> Action item: Your response should be a copy of each line in the listing below that includes the word "Petrópolis".

::::::::

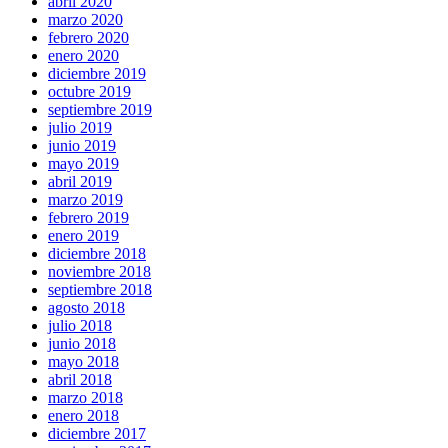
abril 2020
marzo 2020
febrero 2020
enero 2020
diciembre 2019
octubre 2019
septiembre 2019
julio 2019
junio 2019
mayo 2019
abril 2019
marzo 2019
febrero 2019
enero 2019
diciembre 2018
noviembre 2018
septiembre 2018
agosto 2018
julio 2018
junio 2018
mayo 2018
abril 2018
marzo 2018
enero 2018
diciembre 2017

::::::::

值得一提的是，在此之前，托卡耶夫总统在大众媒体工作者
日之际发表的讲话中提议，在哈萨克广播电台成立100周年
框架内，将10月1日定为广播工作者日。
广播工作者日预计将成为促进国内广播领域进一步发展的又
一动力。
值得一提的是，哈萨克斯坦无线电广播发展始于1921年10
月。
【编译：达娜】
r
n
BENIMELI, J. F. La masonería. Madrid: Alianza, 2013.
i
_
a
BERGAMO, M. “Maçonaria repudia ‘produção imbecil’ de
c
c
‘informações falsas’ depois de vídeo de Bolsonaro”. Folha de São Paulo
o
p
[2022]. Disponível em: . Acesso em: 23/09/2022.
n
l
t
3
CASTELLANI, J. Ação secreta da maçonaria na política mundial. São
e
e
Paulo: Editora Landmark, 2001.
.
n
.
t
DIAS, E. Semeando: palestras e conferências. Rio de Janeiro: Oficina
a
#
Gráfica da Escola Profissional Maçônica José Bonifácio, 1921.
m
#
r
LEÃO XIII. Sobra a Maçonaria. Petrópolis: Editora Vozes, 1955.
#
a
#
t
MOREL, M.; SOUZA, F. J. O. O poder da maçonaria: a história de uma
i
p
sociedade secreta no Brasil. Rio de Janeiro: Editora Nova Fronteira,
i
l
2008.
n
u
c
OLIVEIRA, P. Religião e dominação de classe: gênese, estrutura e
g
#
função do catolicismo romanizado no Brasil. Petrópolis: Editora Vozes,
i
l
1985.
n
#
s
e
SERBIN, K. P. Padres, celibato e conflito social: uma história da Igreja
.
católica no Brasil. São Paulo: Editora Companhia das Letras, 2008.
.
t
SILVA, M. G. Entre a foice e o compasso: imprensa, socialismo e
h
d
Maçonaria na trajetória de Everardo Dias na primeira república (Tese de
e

::::::::

> Written reply:
LEÃO XIII. Sobra a Maçonaria. Petrópolis: Editora Vozes, 1955.
função do catolicismo romanizado no Brasil. Petrópolis: Editora Vozes,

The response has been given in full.